El desastre al que asistimos con más atonía que perplejidad, tuvo su colofón anteayer mismo. Mientras los trabajadores se manifestaban en la calle, la Comisión Nacional del Mercado de Valores hacía públicos los resultados del primer semestre de la entidad alicantina remitidos por los administradores. Las millonarias pérdidas, 1.136 millones de euros, contrastan con los casi 40 de beneficios declarados por el equipo de la cesada directora general en el primer trimestre, o con los 244, también de beneficios, que se declararon en el ejercicio pasado. Si a ello le añadimos la tasa de morosidad fijada en el 19%, muy superior a la media del sector, concluiremos en que alguien nos ha mentido, incluso suponiendo cambios de criterios contables de obligado cumplimiento. Toca pues no solamente exigir una explicación comparativa de las cuentas a los administradores, sino también un esclarecimiento con luz y taquígrafos de las responsabilidades de los anteriores gestores y sus consecuencias procesales. El descomunal engaño ha sido de tal magnitud que no se entienden las explicaciones y declaraciones exculpatorias que algún que otro consejero ha tenido a bien efectuar. Es evidente que en sus empresas o economía familiar no hubieran permitido tales desmanes. Jugar con dinero ajeno suele traer estas consecuencias.
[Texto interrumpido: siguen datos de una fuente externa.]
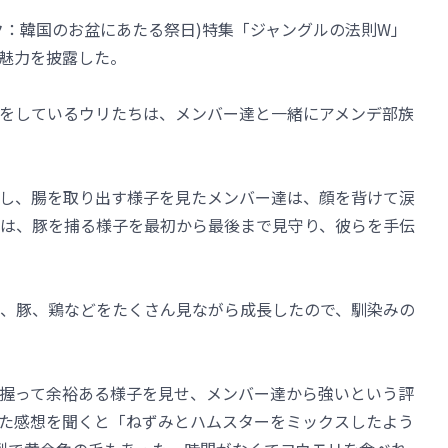
ク：韓国のお盆にあたる祭日)特集「ジャングルの法則W」
魅力を披露した。
をしているウリたちは、メンバー達と一緒にアメンデ部族
し、腸を取り出す様子を見たメンバー達は、顔を背けて涙
は、豚を捕る様子を最初から最後まで見守り、彼らを手伝
、豚、鶏などをたくさん見ながら成長したので、馴染みの
握って余裕ある様子を見せ、メンバー達から強いという評
た感想を聞くと「ねずみとハムスターをミックスしたよう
Con estos mimbres que nos han dejado es poco probable que la obra social tenga futuro, pues tras conocer las cuantiosas pérdidas y la inyección de los 6.000 millones que habrá de proveer la autoridad monetaria, el Estado pasará a controlar prácticamente la totalidad del accionariado del Banco CAM. Alea jacta est, con o sin la pasividad del Banco de España, la suerte de la institución alicantina comenzó a fraguarse al menos un lustro atrás al socaire de una década de despropósitos.